Durch den Druck aus Rom wird die Südtiroler Landesregierung gezwungen, Einsparungen vorzunehmen. Für die beihilfenverwöhnte Wirtschaft Südtirols eine neue Erfahrung. „Bei Italien geht es uns wirtschaftlich gut“ – so das Credo des Südtiroler Landeshauptmannes Durnwalder (SVP). Seit 22 Jahren regiert er mit absoluter Mehrheit das Land und ließ nie einen Zweifel daran aufkommen, daß Italien zwar nicht das Vaterland der Südtiroler sei, eine Volksabstimmung über die staatliche Zugehörigkeit Südtirols aber nicht in Frage komme. Die patriotischen Oppositionsparteien sind da schon einen Schritt weiter: die Autonomie soll nur der Zwischenschritt für eine Loslösung von Italien sein. Das Ziel sehen die Freiheitlichen in einem souveränen Freistaat Süd-Tirol. Die Südtiroler Freiheit, die zweitgrößte Oppositionspartei der deutschen Volksgruppe, bevorzugt eine Abspaltung mit offenem Ausgang. Ob Rückkehr zu Österreich oder Freistaat soll erst als zweiter Schritt erörtert werden. Es klingt nach Phantasterei, aber in Südtirol fallen diese Gedankenspiele auf fruchtbaren Boden. Selbst die Grünalternativen überraschten im Juli mit Sympathien für einen „ökologischen, multikulturellen, europäischen Freistaat“.

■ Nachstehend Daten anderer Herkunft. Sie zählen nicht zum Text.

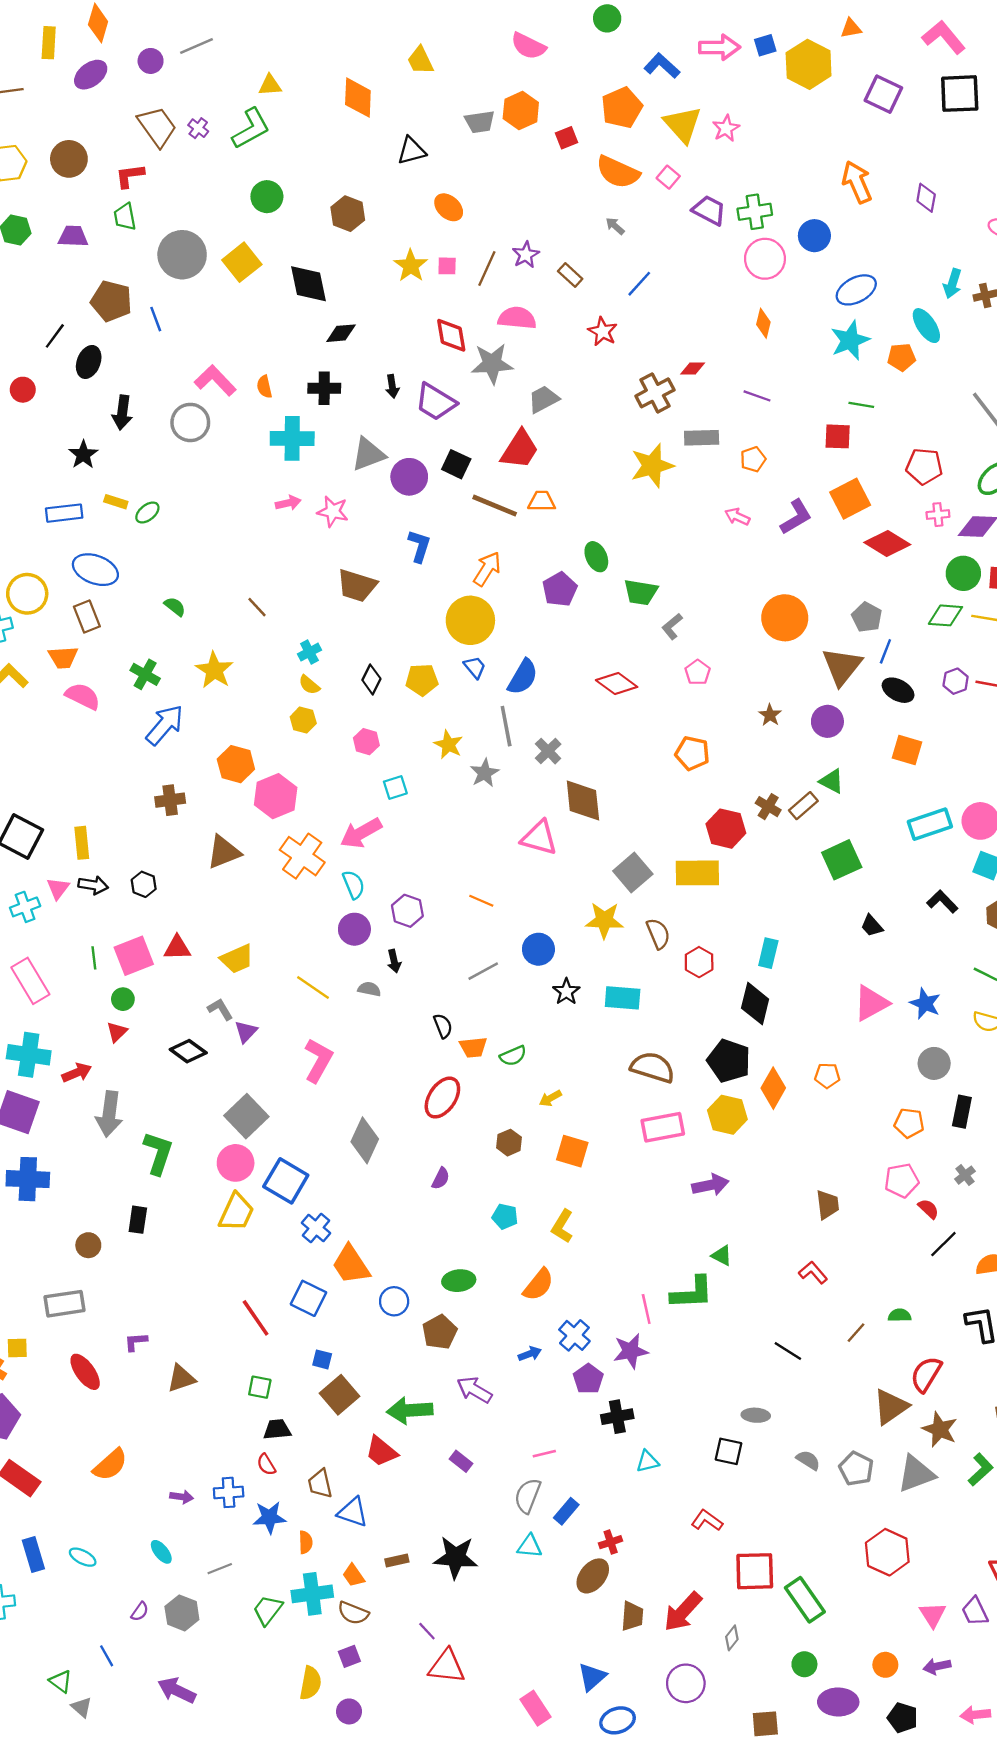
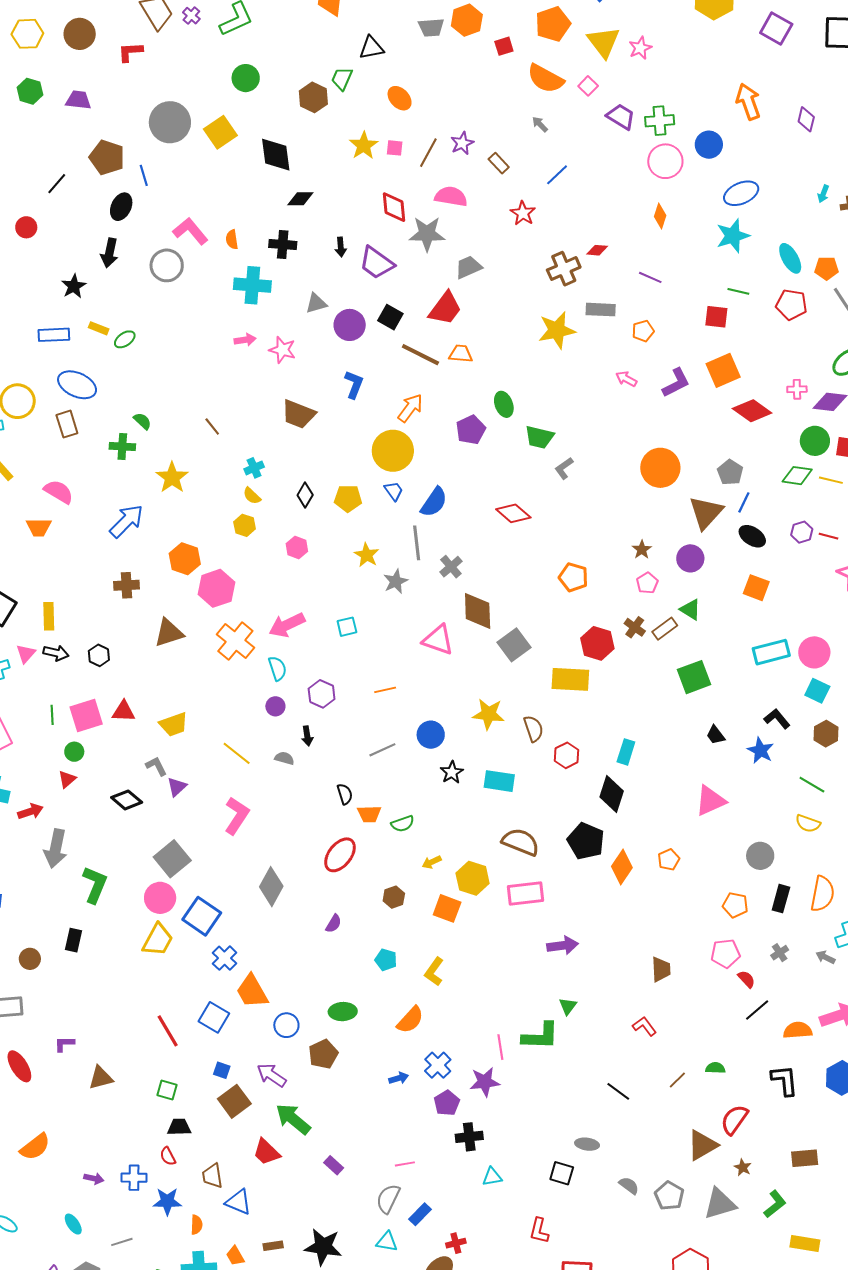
green trapezoid: (125, 217) -> (342, 79), moved, turned 30
cyan arrow: (952, 284) -> (823, 194), size x0.7
cyan ellipse: (926, 326) -> (790, 258), moved
orange pentagon: (902, 357) -> (827, 268), moved
black ellipse: (89, 362) -> (121, 207), moved
gray triangle: (368, 454) -> (316, 303), size x0.7
red pentagon: (924, 466) -> (792, 305), moved
orange trapezoid: (63, 657) -> (39, 527), moved
pink pentagon: (698, 672) -> (647, 583), moved
green cross: (145, 674) -> (122, 447), moved, turned -30
cyan square: (395, 788) -> (347, 627), moved
gray square: (633, 872) -> (514, 645), moved
orange line: (481, 901) -> (385, 690), turned -40
purple circle: (354, 929) -> (275, 706), size x0.7
blue star: (925, 1004) -> (760, 751), moved
orange pentagon: (827, 1076) -> (669, 860), turned -30
yellow hexagon: (727, 1115) -> (473, 878), moved
green triangle: (722, 1255) -> (568, 1006), turned 36
purple arrow: (474, 1390) -> (271, 1075), moved
green arrow: (410, 1410) -> (293, 1119), turned 39
brown star: (940, 1429) -> (743, 1167), size x0.6
red L-shape: (707, 1520) -> (539, 1231), turned -116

Und die regierende Südtiroler Volkspartei? Für die SVP hat sich bisher nur Parteiobmann Theiner zu Wort gemeldet. „Vollautonomie“ sei das Ziel, so Theiner. Bei Italien soll nur mehr die Außen-, Verteidigungs- und Währungspolitik verbleiben, für alles andere solle Südtirol zuständig sein. Doch Theiner steht allein. Denn Landeshauptmann Durnwalder scheinen diese Diskussionen nicht zu kümmern. Entsprechend ließ der „überzeugte Europäer“ im traditionellen Sommergespräch mit der Presse wissen, daß Südtirol seinen Teil zur Sanierung Italiens beitragen müsse, denn „alle“ säßen „im selben Boot“. Von Selbstbestimmung keine Spur.

Wenn der Landesvater da nur nicht die Rechnung ohne den Wähler gemacht hat. Denn „Bei Italien geht es uns wirtschaftlich gut“ ist mittlerweile nicht mehr das beste Argument, um jede Zukunftsvision abzublocken.